13 Ağustos 2013 Salı

In the Company of Men (1997)

Sevgilileri tarafından terkedilmiş 30'lu yaşlarda iki beyaz yakalı, 6 haftalık iş seyahatlerinde karşı cinsten intikam almak için bir plan yapar. Ancak bu plan, duyguların işin içine girmesiyle çok geçmeden bozulacaktır...
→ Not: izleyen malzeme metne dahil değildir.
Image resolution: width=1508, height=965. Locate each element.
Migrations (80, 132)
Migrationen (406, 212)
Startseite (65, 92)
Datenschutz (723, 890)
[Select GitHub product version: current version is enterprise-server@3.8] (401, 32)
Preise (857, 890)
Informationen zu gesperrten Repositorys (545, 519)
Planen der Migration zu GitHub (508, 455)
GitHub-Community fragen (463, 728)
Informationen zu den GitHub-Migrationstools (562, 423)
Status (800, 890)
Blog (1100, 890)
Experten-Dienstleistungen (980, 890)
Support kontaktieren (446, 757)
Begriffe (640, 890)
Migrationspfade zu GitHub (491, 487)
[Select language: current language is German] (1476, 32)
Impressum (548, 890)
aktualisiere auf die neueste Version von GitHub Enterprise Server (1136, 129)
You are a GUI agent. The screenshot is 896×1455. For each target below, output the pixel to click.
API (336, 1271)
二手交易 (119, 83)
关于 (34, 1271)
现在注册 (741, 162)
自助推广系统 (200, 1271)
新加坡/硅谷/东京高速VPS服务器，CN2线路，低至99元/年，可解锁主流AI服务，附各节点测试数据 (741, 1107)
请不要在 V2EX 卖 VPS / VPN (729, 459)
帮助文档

Küstah, alaycı, acımasız, geveze ve yakışıklı Chad, sevgilisinin kendisini terk etmesiyle küplere binmiştir. Kendi halinde ve işinde gücünde olan arkadaşı Howard'ın durumu da farklı değildir. İkisi birlikte 6 haftalık bir iş seyahatine çıkacaktır. Chad havaalanında kadınlar üzerine uzun bir tirad patlattıktan sonra ağzındaki baklayı çıkartır: Kadınlardan intikam almak istemektedir. Howard'a bir teklifte bulunur. Gittikleri yerde bir kurban seçecek, bu kurbanla aynı anda birlikte olacak sonra da onu yüzüstü bırakacaklardır. Chad bunun ileride birbirlerine anlatacakları "eğlenceli" bir hikaye olabileceğini düşünmektedir. Ümitsiz durumdaki Howard, arkadaşının teklifini çok düşünmeden kabul eder.
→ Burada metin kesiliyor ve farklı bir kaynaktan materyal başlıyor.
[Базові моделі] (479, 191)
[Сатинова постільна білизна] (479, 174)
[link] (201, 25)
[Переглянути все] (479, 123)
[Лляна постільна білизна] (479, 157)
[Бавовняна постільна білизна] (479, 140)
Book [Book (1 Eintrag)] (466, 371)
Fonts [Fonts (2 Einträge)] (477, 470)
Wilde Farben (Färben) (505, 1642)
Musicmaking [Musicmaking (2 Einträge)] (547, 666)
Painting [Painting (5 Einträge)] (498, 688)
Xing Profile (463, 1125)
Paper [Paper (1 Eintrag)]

Chad yeni iş yerine varır varmaz güzel ancak sağır bir daktilocu olan Christine'i farkeder. Howard'la aynı anda Christine'le çıkmaya başlarlar. Uzun zamandır yalnız olan bu zavallı kız, mutluluktan uçmaktadır. Tabii ki kalbini Chad'e kaptırınca, plan tel tel dökülmeye başlar...

Erkeğin küstahlığını, kötülüğünü ve hayvanlığını gözler önüne seren bu filmin belki bütçesinden belki de yönetmenin savsaklığından kaynaklanan ilginç bir dili ve atmosferi var. 6 haftanın sonunda ne olacağına dair merakınız zaman zaman ölecek gibi olsa da daima diri tutuluyor ve yönetmen, dramatik ironiyi (izleyicinin bildiğini filmdeki karakterin bilmemesi durumunu) aktif bir kara film ögesi olarak kullanıyor: Masum Christine için endişeleniyorsunuz. Bu da filmi sürekli tedirgin ve karamsar bir ruh haliyle izlemenize yol açıyor.

In the Company of Men özürlü bir kadının kaderinin erkekler tuvaletindeki acımasız kahkahalarla yazıldığı sert ve şakası olmayan bir film.